**Your instructions:** Return only those lines of the material that contain "date".

**Data section:**
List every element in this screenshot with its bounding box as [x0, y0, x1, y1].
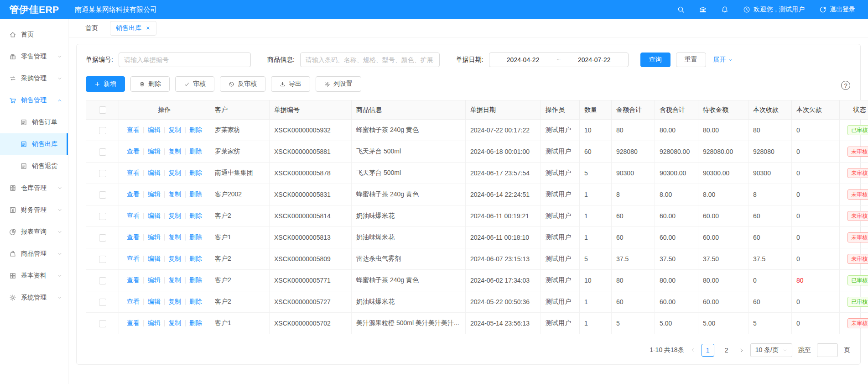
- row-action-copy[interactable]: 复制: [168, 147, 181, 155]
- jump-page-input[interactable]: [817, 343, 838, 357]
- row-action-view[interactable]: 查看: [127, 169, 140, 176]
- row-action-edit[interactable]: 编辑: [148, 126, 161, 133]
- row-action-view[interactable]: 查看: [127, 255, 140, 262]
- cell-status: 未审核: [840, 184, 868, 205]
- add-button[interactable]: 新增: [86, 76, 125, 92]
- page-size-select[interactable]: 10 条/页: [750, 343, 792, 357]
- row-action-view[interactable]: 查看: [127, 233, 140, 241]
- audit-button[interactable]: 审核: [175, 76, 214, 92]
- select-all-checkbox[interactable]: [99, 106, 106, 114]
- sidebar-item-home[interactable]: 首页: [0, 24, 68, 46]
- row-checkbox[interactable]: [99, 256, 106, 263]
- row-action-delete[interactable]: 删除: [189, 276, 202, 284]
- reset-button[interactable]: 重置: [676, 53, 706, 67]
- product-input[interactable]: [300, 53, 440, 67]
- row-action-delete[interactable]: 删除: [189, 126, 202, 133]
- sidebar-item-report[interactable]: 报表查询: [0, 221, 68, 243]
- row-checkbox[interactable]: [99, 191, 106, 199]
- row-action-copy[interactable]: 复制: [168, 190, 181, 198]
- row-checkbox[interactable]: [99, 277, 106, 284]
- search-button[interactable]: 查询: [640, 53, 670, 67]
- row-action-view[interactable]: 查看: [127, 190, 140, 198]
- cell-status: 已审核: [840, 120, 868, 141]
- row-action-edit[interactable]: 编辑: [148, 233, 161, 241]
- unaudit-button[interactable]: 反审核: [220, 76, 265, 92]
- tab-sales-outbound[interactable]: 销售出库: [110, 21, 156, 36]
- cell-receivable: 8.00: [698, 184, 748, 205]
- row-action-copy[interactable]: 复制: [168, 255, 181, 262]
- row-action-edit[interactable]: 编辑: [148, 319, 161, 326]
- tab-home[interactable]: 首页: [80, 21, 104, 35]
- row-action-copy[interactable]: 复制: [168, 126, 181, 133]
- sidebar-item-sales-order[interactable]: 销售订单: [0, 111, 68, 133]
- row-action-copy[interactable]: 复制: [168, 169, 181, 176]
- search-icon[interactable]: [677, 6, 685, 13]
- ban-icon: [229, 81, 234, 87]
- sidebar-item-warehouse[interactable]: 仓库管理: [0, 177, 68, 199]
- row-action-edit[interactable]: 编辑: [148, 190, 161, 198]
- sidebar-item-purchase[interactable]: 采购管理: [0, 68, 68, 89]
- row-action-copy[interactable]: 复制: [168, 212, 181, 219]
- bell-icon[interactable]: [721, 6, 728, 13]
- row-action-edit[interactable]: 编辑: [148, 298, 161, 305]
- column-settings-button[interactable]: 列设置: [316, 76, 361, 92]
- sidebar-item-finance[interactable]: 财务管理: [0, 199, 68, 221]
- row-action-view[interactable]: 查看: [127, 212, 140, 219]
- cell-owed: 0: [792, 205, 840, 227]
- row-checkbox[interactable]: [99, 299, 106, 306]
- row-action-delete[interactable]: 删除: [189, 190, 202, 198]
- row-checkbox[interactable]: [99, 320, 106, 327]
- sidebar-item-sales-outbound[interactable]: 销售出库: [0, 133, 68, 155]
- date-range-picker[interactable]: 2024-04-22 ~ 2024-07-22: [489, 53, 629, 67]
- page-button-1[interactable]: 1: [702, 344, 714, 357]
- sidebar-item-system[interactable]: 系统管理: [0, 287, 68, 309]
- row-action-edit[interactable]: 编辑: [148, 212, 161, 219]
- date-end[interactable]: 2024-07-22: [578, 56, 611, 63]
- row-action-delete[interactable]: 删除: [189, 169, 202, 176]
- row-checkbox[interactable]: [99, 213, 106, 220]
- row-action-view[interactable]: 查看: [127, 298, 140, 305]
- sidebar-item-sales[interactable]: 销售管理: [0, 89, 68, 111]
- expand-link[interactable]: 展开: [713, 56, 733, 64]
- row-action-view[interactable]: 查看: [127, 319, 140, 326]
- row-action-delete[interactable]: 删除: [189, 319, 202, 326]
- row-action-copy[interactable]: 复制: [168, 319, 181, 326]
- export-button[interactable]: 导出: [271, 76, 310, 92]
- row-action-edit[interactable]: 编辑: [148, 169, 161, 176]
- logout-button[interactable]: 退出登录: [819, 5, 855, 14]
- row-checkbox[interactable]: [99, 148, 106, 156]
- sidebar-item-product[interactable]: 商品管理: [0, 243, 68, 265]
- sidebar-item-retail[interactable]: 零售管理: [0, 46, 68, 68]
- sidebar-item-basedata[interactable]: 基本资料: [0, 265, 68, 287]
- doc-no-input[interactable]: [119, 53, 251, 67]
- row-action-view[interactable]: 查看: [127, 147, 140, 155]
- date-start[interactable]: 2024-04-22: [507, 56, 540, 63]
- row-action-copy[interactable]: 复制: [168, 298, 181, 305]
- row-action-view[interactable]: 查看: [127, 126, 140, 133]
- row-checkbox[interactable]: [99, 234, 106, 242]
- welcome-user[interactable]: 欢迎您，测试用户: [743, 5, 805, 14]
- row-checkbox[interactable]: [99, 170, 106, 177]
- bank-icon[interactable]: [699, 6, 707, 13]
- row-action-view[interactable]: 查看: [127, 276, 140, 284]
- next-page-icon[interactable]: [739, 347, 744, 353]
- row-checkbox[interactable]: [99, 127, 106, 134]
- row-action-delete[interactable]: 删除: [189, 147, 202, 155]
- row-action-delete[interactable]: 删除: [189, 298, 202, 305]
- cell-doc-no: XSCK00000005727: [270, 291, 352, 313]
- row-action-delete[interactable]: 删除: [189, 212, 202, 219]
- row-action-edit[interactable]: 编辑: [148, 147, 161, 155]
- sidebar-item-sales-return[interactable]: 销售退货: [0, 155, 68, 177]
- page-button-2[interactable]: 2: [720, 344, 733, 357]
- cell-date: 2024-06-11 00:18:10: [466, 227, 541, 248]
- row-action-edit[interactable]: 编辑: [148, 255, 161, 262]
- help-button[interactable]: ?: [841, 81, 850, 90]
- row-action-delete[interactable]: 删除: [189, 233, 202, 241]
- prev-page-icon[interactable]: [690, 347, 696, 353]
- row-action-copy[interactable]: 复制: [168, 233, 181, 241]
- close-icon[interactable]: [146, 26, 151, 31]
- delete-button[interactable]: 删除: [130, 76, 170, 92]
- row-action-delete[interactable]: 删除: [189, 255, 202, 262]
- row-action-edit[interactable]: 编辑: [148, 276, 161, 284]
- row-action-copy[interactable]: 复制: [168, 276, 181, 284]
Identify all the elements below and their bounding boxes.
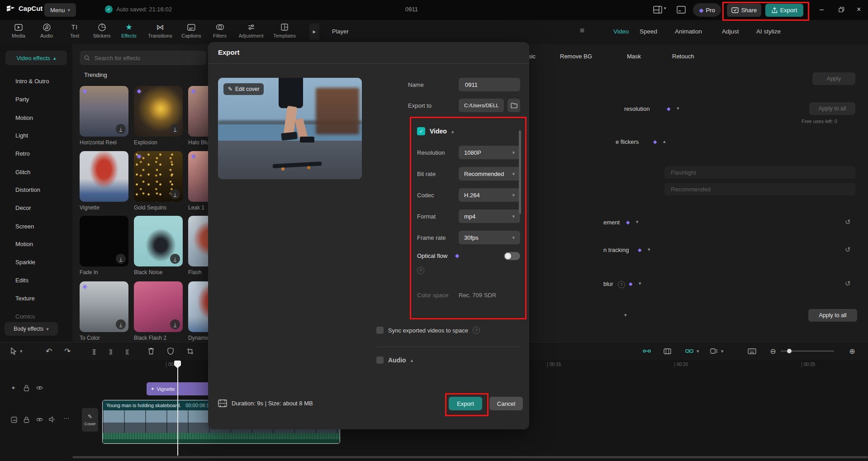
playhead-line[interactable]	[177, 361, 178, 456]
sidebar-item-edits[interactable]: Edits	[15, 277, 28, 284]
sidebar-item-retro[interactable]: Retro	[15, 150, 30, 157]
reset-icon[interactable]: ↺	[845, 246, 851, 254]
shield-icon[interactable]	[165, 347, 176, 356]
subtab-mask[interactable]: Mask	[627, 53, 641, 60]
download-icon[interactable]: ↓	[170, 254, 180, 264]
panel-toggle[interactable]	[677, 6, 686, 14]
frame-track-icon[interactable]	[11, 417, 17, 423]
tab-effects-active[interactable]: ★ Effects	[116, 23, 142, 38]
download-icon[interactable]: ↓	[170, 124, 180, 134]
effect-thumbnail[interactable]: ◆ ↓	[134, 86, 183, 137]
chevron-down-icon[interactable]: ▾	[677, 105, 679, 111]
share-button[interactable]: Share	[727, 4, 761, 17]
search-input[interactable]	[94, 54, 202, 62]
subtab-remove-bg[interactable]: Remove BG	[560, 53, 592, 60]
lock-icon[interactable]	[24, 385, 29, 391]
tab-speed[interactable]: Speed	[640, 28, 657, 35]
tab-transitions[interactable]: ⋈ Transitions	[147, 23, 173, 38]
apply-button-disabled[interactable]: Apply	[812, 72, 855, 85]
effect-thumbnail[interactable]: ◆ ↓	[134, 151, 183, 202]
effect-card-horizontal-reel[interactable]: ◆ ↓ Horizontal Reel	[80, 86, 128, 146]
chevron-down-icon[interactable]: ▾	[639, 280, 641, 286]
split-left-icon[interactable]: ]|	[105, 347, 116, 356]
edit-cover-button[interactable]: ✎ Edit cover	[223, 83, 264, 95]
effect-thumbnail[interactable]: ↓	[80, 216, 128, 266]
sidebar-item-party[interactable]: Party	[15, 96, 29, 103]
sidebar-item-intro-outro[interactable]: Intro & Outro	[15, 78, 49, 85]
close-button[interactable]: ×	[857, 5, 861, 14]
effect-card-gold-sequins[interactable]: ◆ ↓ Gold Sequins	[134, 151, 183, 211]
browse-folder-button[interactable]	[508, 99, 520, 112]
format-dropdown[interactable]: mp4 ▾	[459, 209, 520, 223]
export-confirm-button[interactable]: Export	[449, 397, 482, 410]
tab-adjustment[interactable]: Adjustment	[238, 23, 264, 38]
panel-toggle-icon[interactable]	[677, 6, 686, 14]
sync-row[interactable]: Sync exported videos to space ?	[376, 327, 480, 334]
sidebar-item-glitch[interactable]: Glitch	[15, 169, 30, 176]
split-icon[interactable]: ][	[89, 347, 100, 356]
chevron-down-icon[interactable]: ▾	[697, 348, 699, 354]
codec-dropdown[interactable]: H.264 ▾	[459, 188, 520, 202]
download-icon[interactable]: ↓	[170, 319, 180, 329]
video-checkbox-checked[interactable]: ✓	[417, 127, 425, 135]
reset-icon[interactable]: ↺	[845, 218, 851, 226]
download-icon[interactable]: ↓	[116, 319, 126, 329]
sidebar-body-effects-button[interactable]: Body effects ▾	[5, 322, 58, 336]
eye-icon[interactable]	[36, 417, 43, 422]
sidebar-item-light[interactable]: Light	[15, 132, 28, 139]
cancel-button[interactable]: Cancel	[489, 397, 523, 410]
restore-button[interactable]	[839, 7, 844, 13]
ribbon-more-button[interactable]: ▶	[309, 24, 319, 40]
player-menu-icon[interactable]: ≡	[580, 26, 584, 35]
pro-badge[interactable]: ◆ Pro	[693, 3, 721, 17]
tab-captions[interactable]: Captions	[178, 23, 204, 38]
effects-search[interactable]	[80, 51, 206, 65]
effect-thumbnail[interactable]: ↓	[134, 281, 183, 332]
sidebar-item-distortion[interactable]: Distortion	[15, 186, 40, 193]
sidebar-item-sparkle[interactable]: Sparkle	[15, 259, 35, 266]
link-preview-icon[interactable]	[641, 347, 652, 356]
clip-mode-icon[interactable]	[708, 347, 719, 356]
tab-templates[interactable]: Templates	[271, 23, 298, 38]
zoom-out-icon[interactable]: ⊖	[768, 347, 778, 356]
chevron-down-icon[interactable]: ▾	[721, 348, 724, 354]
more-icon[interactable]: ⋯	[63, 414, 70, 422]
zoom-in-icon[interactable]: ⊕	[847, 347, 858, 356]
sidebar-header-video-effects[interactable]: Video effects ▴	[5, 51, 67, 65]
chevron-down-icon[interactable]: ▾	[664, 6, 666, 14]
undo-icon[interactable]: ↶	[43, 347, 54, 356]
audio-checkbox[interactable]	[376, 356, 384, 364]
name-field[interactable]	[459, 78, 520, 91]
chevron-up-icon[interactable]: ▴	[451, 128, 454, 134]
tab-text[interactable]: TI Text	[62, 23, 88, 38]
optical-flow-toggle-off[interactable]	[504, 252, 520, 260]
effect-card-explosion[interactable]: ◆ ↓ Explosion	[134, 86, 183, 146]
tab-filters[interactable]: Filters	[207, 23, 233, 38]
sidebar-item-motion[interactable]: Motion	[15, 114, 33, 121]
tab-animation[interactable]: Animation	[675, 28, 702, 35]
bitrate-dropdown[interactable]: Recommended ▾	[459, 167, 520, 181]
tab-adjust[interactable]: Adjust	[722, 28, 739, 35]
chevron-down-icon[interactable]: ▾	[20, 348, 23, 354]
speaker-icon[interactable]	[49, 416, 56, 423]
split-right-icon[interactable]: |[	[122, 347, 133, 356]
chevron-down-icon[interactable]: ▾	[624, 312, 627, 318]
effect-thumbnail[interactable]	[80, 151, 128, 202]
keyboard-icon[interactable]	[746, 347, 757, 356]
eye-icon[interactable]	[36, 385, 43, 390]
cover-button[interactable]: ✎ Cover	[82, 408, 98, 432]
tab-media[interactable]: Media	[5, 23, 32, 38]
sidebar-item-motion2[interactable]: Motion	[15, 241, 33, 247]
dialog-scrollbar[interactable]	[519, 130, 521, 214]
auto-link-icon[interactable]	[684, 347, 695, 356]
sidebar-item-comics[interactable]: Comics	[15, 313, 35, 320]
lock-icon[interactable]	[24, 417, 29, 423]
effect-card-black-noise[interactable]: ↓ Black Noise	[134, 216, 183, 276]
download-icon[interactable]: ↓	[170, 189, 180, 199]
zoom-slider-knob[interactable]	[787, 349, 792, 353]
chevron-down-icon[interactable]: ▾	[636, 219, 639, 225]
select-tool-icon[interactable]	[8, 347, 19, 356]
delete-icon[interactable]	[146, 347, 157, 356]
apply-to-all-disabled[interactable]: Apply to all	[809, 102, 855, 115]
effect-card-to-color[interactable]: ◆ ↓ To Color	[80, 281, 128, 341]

**Written response:**
- date-range-picker[interactable]: 2024-04-22 ~ 2024-07-22: [489, 53, 629, 67]
- date-end[interactable]: 2024-07-22: [578, 56, 611, 63]
- date-start[interactable]: 2024-04-22: [507, 56, 540, 63]
- cell-date: 2024-06-11 00:18:10: [466, 227, 541, 248]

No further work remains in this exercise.